Le propre de l’anarchie relationnelle est de se détacher des hiérarchies socialement contraintes qui sont imposées aux relations de tout genre, plus spécifiquement aux relations dites amoureuses. Par contre, plusieurs comportements qui encadrent et structurent la communication et les échanges relationnels sont socialement construits, transmis et appris et viennent perpétuer et renforcer les modèles traditionnels. En faire une liste exhaustive serait sans doute trop long, mais on peut commencer à en pointer quelques uns du doigt afin d’amorcer une réflexion critique sur certaines normes relationnelles.

Par exemple, les comportements attribuant des rôles selon le genre de la personne sont faciles à cibler. Ainsi, lorsqu’on dit que l’homme doit faire les premiers pas, ou qu’il est responsable de communiquer ou d’initier en premier les conversations et les suivis après une rencontre, on reproduit des patterns de domination sexiste qui visent à cantonner la femme dans un rôle bien précis: soumise, docile, prête à se livrer selon des règles de propriété strictes, etc.

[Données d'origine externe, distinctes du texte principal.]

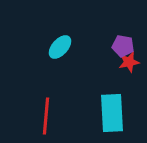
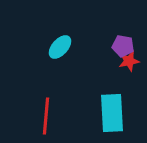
red star: moved 1 px up
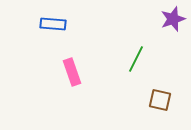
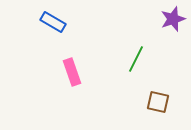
blue rectangle: moved 2 px up; rotated 25 degrees clockwise
brown square: moved 2 px left, 2 px down
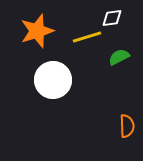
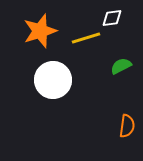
orange star: moved 3 px right
yellow line: moved 1 px left, 1 px down
green semicircle: moved 2 px right, 9 px down
orange semicircle: rotated 10 degrees clockwise
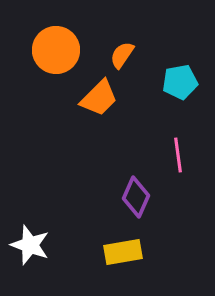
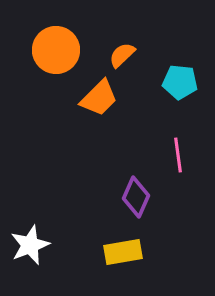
orange semicircle: rotated 12 degrees clockwise
cyan pentagon: rotated 16 degrees clockwise
white star: rotated 30 degrees clockwise
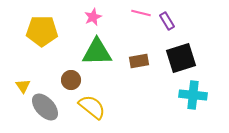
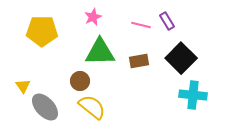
pink line: moved 12 px down
green triangle: moved 3 px right
black square: rotated 28 degrees counterclockwise
brown circle: moved 9 px right, 1 px down
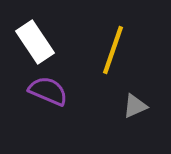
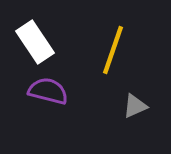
purple semicircle: rotated 9 degrees counterclockwise
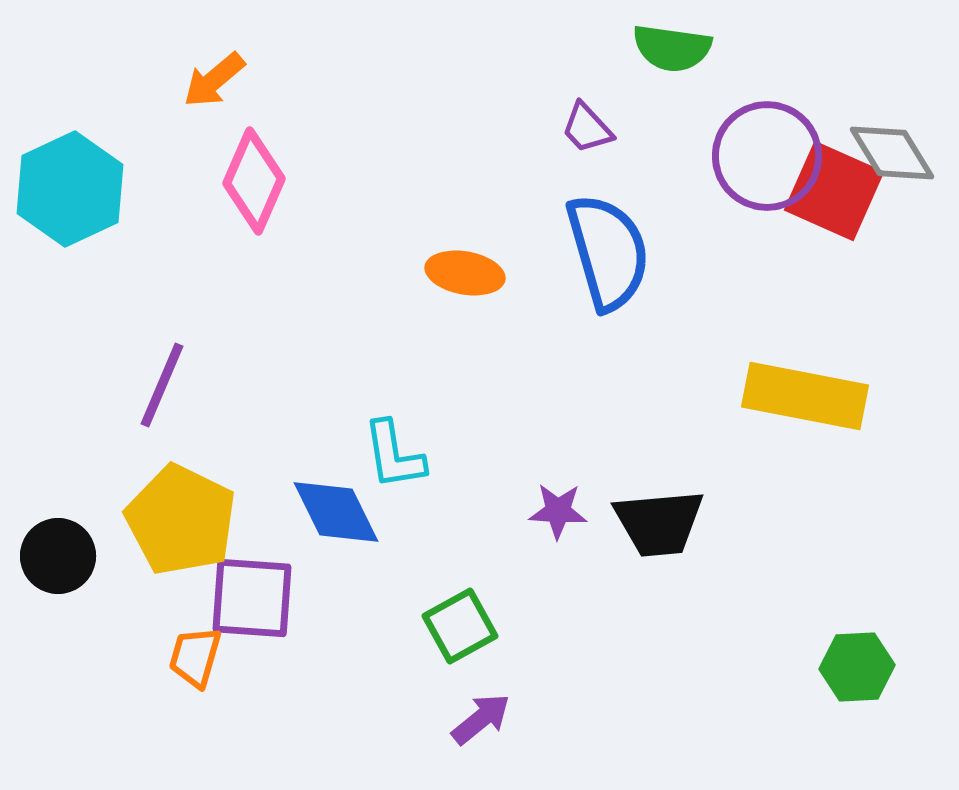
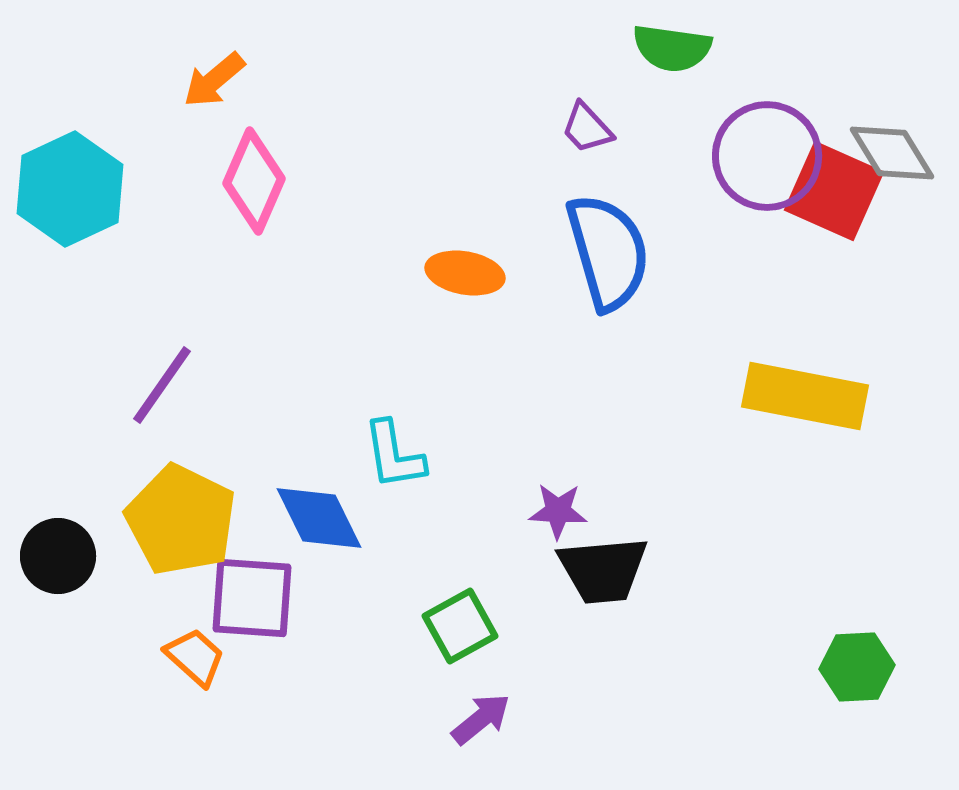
purple line: rotated 12 degrees clockwise
blue diamond: moved 17 px left, 6 px down
black trapezoid: moved 56 px left, 47 px down
orange trapezoid: rotated 116 degrees clockwise
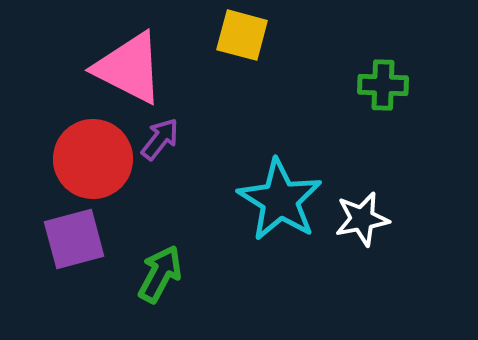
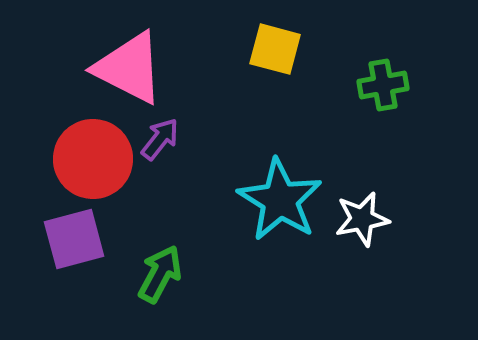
yellow square: moved 33 px right, 14 px down
green cross: rotated 12 degrees counterclockwise
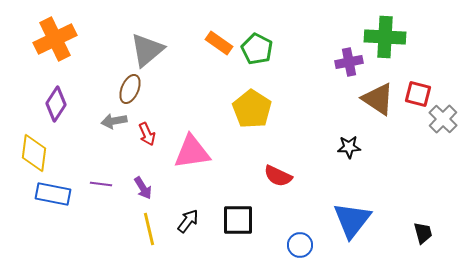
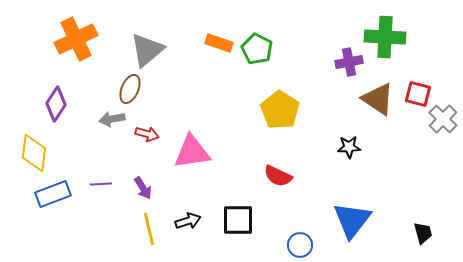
orange cross: moved 21 px right
orange rectangle: rotated 16 degrees counterclockwise
yellow pentagon: moved 28 px right, 1 px down
gray arrow: moved 2 px left, 2 px up
red arrow: rotated 50 degrees counterclockwise
purple line: rotated 10 degrees counterclockwise
blue rectangle: rotated 32 degrees counterclockwise
black arrow: rotated 35 degrees clockwise
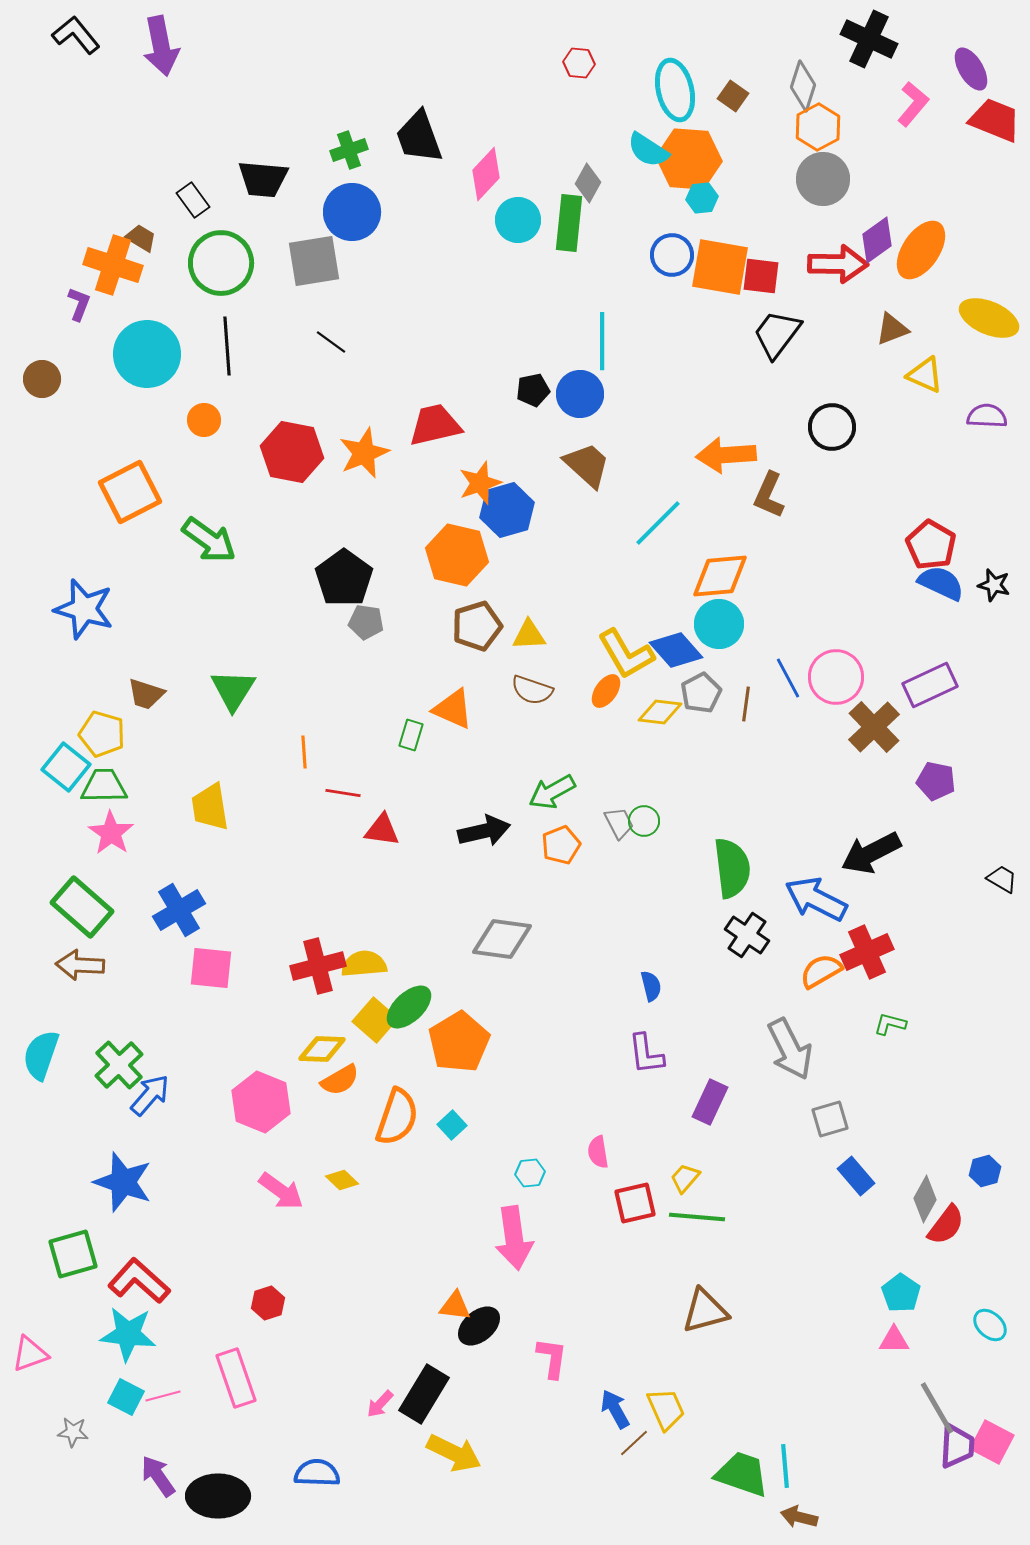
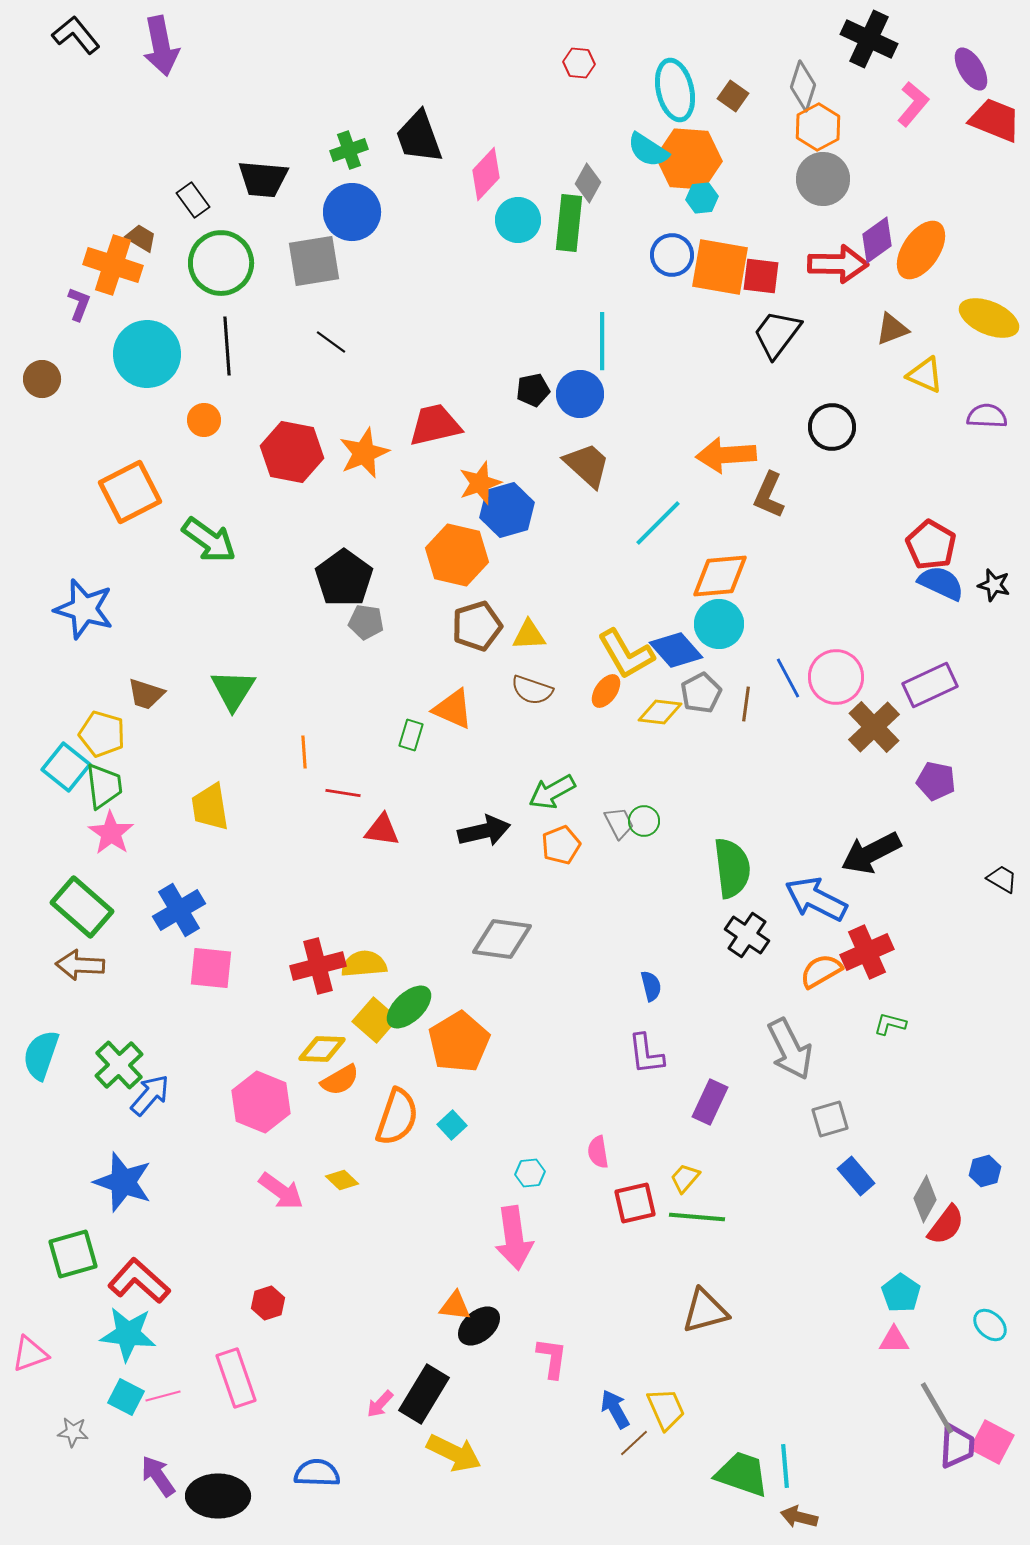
green trapezoid at (104, 786): rotated 84 degrees clockwise
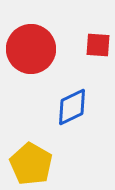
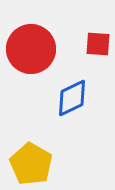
red square: moved 1 px up
blue diamond: moved 9 px up
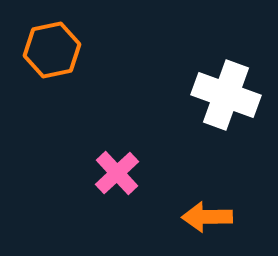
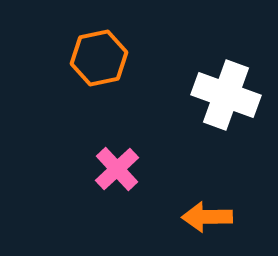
orange hexagon: moved 47 px right, 8 px down
pink cross: moved 4 px up
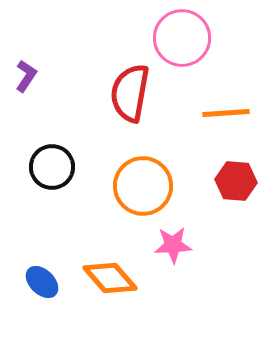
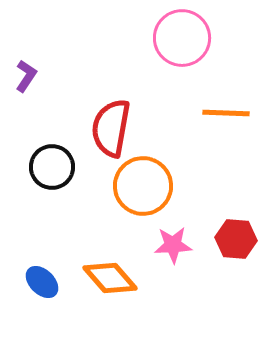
red semicircle: moved 19 px left, 35 px down
orange line: rotated 6 degrees clockwise
red hexagon: moved 58 px down
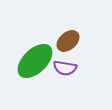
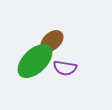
brown ellipse: moved 16 px left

Ceci dit, toute comportement qui suit une codification sociale pré-établie est à proscrire. Les normes qui vont du « jamais le premier soir » à « toujours attendre 3 jours avant de rappeler » sont tout autant de formes de domination insidieuses qui imposent une moralité victorienne sur les relations actuelles. Cette moralité sous-tend un pattern patriarcal qui vise ultimement à maintenir des intérêts de propriété bourgeois et capitalistes  (on contrôle la femme et son comportement pour contrôler les enfants qu’elle produira. L’utérus est un actif). On attend pour faire monter les enchères. Augmenter sa valeur. Ne pas perdre sa réputation (qui est aussi un actif). Et etc.

Même certaines expressions et comportements plus modernes ne font aucun sens dans une perspective anarchiste. Par exemple, la notion de « friendzone » revient à dire qu’une relation est limitée, incomplète ou un échec si elle ne s’est pas rendu jusqu’en territoire amoureux. Ceci revient à mettre la relation amoureuse sur un piédestal hiérarchique parmi toutes les multiples autres façons dont deux personnes peuvent apprendre à se connaître.

Au-delà des hiérarchies, de la moralité et des conventions, on peut catégoriser ces comportements de ce qu’ils découlent d’une vision de rareté des relations, par opposition à une vision d’abondance des relations. Bien décrites dans le livre More than Two, les deux modèles présentent en opposition un monde où les vraies connections sont rares, précieuses, doivent être défendues et jalousées à tout prix, et un autre monde où les connections sont infinies, variées, restreintes que par le temps et les désirs des gens d’entrer en relation et de se connaître.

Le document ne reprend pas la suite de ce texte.